The shop also announced it would no longer sell new novels by Rowling, and would “phase out” the Harry Potter series.
It wrote: “We know that HP means a lot to a lot of people and that often you want to share them with the youngsters in your life. We will always be happy to order them in for you, as with any books we don’t stock. For any we do sell, we’ll be donating our profits to [Australian organisation TransFolk of WA].”
Last month, JK Rowling returned a human rights award from the Robert F Kennedy Human Rights organisation in the wake of the backlash over her “transphobic” statements.
Previous recipients included Barack Obama and Archbishop Desmond Tutu.
Kerry Kennedy, the organisation’s president, said: “I have spoken with JK Rowling to express my profound disappointment that she has chosen to use her remarkable gifts to create a narrative that diminishes the identity of trans and non-binary people, undermining the validity and integrity of the entire transgender community.”
Another member of the organisation claimed on Twitter that Rowling was actually “stripped” of the award, writing: “We were truly shocked when she started attacking trans people and immediately started the process to remove the award from her.”
“We did not stand by idly while Rowling attacked trans people for over a year. The process to remove the award is lengthy and has NEVER been done in our 50 year history.”

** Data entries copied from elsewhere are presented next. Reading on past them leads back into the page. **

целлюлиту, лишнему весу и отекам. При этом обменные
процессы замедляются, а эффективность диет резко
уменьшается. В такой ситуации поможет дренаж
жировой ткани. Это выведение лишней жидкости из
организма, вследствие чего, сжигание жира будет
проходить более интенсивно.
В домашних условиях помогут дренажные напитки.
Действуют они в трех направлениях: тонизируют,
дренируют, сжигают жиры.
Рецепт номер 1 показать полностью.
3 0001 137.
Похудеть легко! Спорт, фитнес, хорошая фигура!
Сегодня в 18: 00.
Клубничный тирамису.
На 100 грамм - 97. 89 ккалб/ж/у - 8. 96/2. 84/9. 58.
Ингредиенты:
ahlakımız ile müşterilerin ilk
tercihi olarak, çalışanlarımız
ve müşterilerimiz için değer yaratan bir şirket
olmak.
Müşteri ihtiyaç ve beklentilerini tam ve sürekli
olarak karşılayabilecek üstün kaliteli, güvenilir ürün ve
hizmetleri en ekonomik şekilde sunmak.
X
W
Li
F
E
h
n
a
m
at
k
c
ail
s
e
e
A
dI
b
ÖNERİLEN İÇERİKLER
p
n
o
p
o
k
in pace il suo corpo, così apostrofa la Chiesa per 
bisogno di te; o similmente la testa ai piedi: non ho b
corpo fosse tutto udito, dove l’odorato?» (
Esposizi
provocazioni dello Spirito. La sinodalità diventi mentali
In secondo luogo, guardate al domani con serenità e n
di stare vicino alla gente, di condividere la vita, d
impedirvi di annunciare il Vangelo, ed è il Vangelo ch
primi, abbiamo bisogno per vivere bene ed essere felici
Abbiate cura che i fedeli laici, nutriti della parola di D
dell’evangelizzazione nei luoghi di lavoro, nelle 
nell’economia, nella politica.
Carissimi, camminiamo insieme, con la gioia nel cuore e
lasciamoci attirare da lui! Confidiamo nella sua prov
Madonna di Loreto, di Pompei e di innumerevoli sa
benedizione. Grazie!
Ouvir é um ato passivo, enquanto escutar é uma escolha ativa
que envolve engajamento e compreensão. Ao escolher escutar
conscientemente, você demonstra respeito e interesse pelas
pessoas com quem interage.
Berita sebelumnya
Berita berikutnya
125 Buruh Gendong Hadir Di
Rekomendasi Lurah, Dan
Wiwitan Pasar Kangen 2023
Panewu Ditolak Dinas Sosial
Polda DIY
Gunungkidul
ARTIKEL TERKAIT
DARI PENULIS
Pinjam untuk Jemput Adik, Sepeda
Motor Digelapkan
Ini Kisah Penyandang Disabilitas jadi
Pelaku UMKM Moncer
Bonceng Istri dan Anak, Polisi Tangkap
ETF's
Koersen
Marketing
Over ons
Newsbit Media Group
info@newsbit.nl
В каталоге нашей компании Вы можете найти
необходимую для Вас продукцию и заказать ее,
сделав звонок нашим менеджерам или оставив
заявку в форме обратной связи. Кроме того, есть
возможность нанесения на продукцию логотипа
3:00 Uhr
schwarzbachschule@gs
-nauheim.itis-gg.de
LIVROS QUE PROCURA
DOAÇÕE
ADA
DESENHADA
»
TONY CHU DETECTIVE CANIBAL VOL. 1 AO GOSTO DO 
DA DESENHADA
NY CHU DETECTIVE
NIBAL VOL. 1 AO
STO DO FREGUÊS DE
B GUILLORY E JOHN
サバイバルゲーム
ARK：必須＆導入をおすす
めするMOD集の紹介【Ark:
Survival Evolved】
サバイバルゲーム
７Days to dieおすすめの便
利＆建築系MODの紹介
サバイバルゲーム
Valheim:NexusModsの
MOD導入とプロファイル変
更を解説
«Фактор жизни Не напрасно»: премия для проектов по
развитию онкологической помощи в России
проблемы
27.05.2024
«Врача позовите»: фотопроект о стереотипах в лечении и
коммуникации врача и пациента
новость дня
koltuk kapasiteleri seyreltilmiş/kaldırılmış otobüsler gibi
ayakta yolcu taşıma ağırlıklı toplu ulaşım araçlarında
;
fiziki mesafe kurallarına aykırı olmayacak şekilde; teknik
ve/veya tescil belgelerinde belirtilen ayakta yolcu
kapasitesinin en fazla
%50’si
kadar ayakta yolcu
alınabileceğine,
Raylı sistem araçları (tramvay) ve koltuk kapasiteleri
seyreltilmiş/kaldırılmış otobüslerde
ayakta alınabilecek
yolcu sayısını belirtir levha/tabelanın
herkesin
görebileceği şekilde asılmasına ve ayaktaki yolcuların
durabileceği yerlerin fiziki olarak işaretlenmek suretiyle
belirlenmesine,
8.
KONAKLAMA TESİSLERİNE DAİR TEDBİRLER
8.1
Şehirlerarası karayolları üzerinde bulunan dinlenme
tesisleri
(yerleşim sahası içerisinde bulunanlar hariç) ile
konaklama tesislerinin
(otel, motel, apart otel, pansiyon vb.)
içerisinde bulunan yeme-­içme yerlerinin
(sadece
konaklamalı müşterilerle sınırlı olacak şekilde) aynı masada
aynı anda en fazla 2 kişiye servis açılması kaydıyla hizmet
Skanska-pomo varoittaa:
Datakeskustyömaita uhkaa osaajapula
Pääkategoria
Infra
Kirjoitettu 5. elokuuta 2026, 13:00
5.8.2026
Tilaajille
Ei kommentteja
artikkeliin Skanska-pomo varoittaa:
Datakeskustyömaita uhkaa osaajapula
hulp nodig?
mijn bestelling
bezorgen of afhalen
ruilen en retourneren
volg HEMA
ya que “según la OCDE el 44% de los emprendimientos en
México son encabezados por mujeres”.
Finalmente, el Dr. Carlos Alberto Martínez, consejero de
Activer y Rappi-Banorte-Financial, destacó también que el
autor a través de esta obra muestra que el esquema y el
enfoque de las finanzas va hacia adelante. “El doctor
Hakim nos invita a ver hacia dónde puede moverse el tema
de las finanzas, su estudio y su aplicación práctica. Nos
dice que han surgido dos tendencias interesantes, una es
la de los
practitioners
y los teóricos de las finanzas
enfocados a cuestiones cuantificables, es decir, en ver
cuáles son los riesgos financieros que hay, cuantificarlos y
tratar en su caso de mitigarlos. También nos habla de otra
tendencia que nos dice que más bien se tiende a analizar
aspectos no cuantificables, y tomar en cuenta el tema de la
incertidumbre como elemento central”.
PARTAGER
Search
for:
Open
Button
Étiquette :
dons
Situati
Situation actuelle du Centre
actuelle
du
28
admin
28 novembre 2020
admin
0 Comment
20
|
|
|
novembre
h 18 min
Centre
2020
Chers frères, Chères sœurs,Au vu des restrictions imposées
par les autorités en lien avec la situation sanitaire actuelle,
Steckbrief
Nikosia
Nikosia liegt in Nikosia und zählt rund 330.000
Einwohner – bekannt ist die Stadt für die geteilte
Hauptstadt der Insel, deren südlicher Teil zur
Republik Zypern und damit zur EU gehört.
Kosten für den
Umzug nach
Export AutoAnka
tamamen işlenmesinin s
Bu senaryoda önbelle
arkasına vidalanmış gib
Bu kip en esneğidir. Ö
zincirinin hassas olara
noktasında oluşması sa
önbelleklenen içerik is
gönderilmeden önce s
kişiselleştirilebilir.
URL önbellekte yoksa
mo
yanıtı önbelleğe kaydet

The controversy surrounding Rowling’s views on trans people dates back years. In 2017, the author’s representatives characterised Rowling’s “like” of a transphobic social media post as “a middle-aged moment”.
In June, Rowling tweeted in response to a post that used the phrase “people who menstruate”. She suggested that the writer should have used the term “women” instead. Rowling’s remarks failed to take into account the many non-binary people and trans men who menstruate, and the many women, including cisgender women, who do not.
Rowling then posted an essay on her personal website defending her position, which was opposed by Harry Potter stars including Daniel Radcliffe. The author was subsequently criticised for liking a tweet that pejoratively compared hormone therapy to anti-depressants.